The book looks damned impressive from the outside; it's 960 pages! Surely, this must be the most complete discussion of the hacking and phreaking subculture ever published! The cover, a sunset-colored affair with barbed wire and neat lettering, tells you it'll have a more up-to-date sensibility. Everything said this would be my next purchase.

My heart sank as I read through the book.

The vast, vast, VAST (over two-thirds) majority of the book consists of the first paragraph of BBS textfiles, with a line telling you the filename included on the CD that comes with the book. In some cases, Chirillo deigns to visit upon you a single-line description, but many don't even have that.

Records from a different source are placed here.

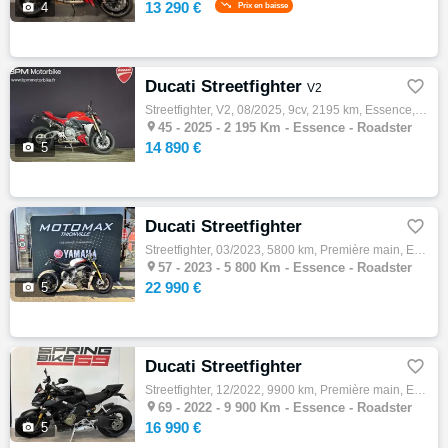
13 290 €

4
Prix en baisse
Ducati Streetfighter

V2
Streetfighter, V2, 08/2025, 9cv, 2195 km, Essence, Couleur rouge, Garantie 24 mois, 14890 €

45 -
2025 - 2 195 Km - Essence - Roadster
14 890 €

5
Ducati Streetfighter

Streetfighter, 03/2023, 5800 km, Première main, Essence, 1103cm³, Couleur gris, 22990 € Equipements : Puissance 208 cv, Modes de conduite, …

57 -
2023 - 5 800 Km - Essence - Roadster
22 990 €

5
Ducati Streetfighter

Streetfighter, 12/2022, 9900 km, Première main, Essence, 1103cm³, Couleur noir, 16990 € Equipements : ABS,Financement & Assurance possibles…

69 -
2022 - 9 900 Km - Essence - Roadster
16 990 €

5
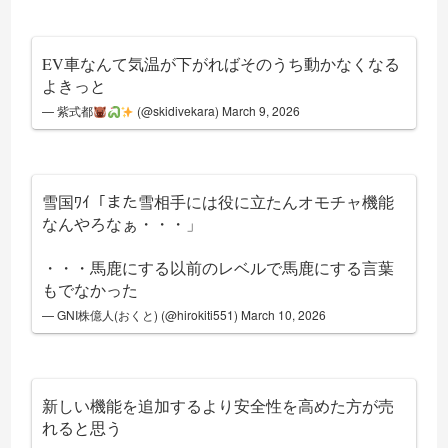
EV車なんて気温が下がればそのうち動かなくなる
よきっと
— 紫式都
(@skidivekara)
March 9, 2026
雪国ﾜｲ「また雪相手には役に立たんオモチャ機能
なんやろなぁ・・・」
・・・馬鹿にする以前のレベルで馬鹿にする言葉
もでなかった
— GNI株億人(おくと) (@hirokiti551)
March 10, 2026
新しい機能を追加するより安全性を高めた方が売
れると思う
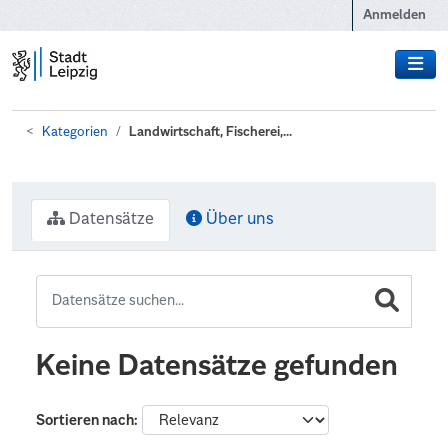
Zum Hauptinhalt wechseln
Anmelden
Kategorien
Landwirtschaft, Fischerei,...
Datensätze
Über uns
Keine Datensätze gefunden
Sortieren nach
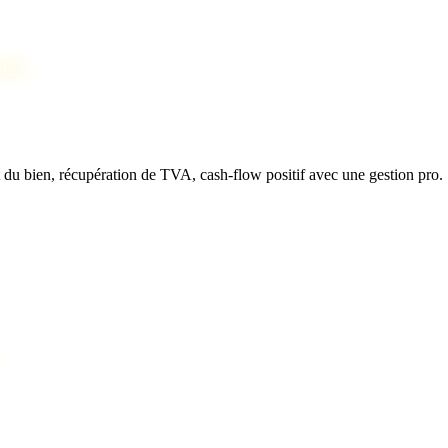
elle
t du bien, récupération de TVA, cash-flow positif avec une gestion pro.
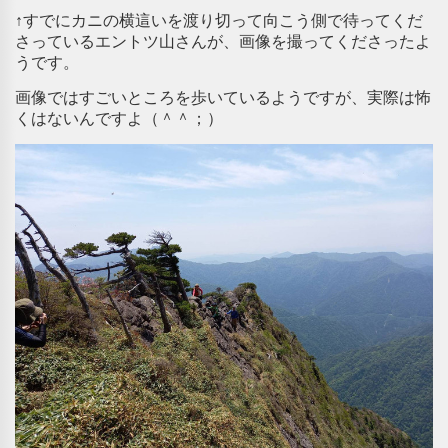
↑すでにカニの横這いを渡り切って向こう側で待ってくだ
さっているエントツ山さんが、画像を撮ってくださったよ
うです。
画像ではすごいところを歩いているようですが、実際は怖
くはないんですよ（＾＾；）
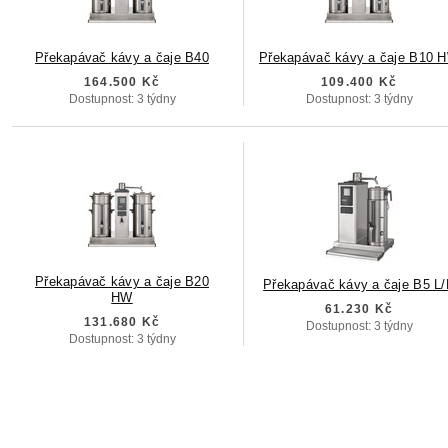
Překapávač kávy a čaje B40
Překapávač kávy a čaje B10 
164.500 Kč
109.400 Kč
Dostupnost: 3 týdny
Dostupnost: 3 týdny
Překapávač kávy a čaje B20
Překapávač kávy a čaje B5 L
HW
61.230 Kč
131.680 Kč
Dostupnost: 3 týdny
Dostupnost: 3 týdny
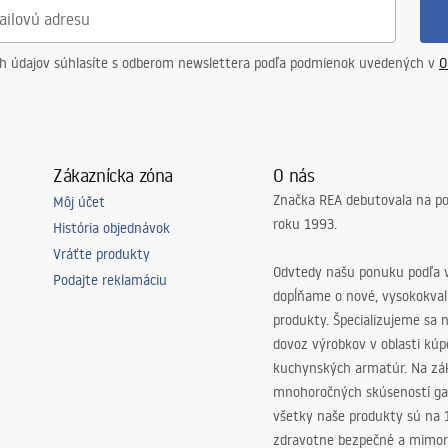
ch údajov súhlasíte s odberom newslettera podľa podmienok uvedených v
O
Zákaznícka zóna
O nás
Značka REA debutovala na p
Môj účet
roku 1993.
História objednávok
Vráťte produkty
Odvtedy našu ponuku podľa v
Podajte reklamáciu
dopĺňame o nové, vysokokva
produkty. Špecializujeme sa 
dovoz výrobkov v oblasti kú
kuchynských armatúr. Na zá
mnohoročných skúseností ga
všetky naše produkty sú na
zdravotne bezpečné a mimor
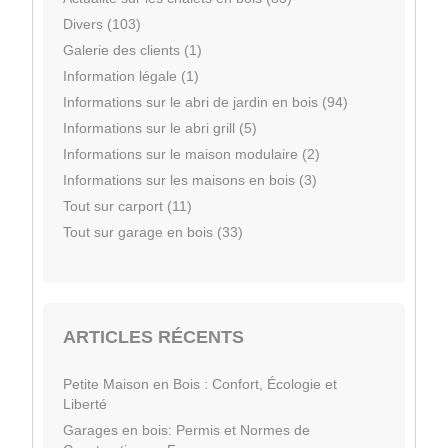
Divers (103)
Galerie des clients (1)
Information légale (1)
Informations sur le abri de jardin en bois (94)
Informations sur le abri grill (5)
Informations sur le maison modulaire (2)
Informations sur les maisons en bois (3)
Tout sur carport (11)
Tout sur garage en bois (33)
ARTICLES RÉCENTS
Petite Maison en Bois : Confort, Écologie et
Liberté
Garages en bois: Permis et Normes de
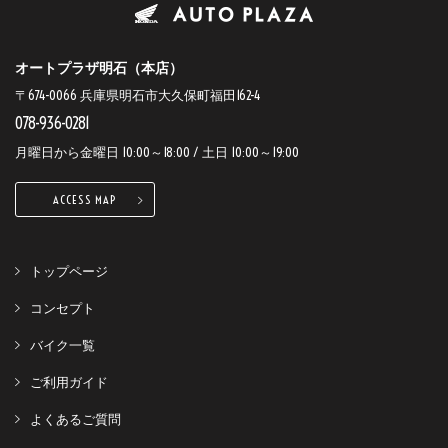
オートプラザ明石（本店）
〒674-0066 兵庫県明石市大久保町福田162-4
078-936-0281
月曜日から金曜日 10:00～18:00 / 土日 10:00～19:00
ACCESS MAP
トップページ
コンセプト
バイク一覧
ご利用ガイド
よくあるご質問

So now, imagine this: page after page of filenames, then descriptions, then the first paragraph, of files located on a CD that's in the back of a book. What a horrible waste! There's a computer "glossary" in the back which looks suspiciously like similar documents available on the web, although I can't be sure. Also, there are a few tiny chapters giving general descriptions of the hacker and phreaking subculture. If you were to remove the filenames and descriptions and paragraphs, I doubt this book could get past 100 pages, if that.

But it gets worse, so much worse.

You see, many of these files came through me. No, I didn't write them, and no, I didn't sell them myself or something, but I DID put in my unique nomenclature for the files (.phk for phreak files, .hac for hack, etc.) And I did choose many of these filenames. Whether he got these files from my site or whether he got them from a site who got them from me, the fact remains that these are not files which are secretly lost; they're right from the current collection of textfiles now available for free.

And that burns me so much, because the retail price on this book is SIXTY-FIVE DOLLARS. Yes, that's right, $63.99 for a book that consists almost entirely of copied textfiles from websites with reprints of the first paragraph of each textfile. How dare he. How low can a person go. Do you see what I mean about irrational anger?

If you look at the Amazon page for this book, you'll see, incredibly, that this $65 book of mostly reprinted textfiles has over TWENTY FIVE-STAR REVIEWS, making its average rating five stars. Most of the ratings came in within a three-day period. Now, I'm never one to accuse anyone of vote stuffing, but some of the reviews are beyond belief. It's nice to have friends.

Why should you care? Why does this matter? Well, as someone who wrote textfiles in the past, I know I would be very sad if someone was taking my writing and trying to yank massive (non-production-cost) profit out of it. I doubt I'd sue, but I'd be pretty inclined to contact the publisher Wiley and Sons and ask them why your files were put onto a book that's sold on their website. Maybe you should request your file be removed. Maybe you should wonder why your work is being used to sell such an expensive book.

Where do I get off, do you ask? Well, has never charged for the files on the site, and I do my best to make these files available to you in compressed archives, so you can take as much of the site as possible for free. I want these files apread far and wide; I want them saved. I don't convert the files into HTML, I don't make them couched in ads, I don't have popups or banners or anything like that. I DEFINITELY don't "brand" the files with my own logos or text. I lose money on this site. And I don't mind at all.

The big test, of course, was when I loaded the textfiles from the CD onto my workshop machine and ran checks of them against the current collection. Well, guess what. I'm getting 90 percent matches, many times getting the same NAME AND SIZE OF THE FILES. Many of these files were named by me either years ago or rather recently. There's very little doubt that these files passed through my hands before Mr. Chirillo grabbed them. And that makes me so sad, so angry.

But I appreciate you took the time to listen.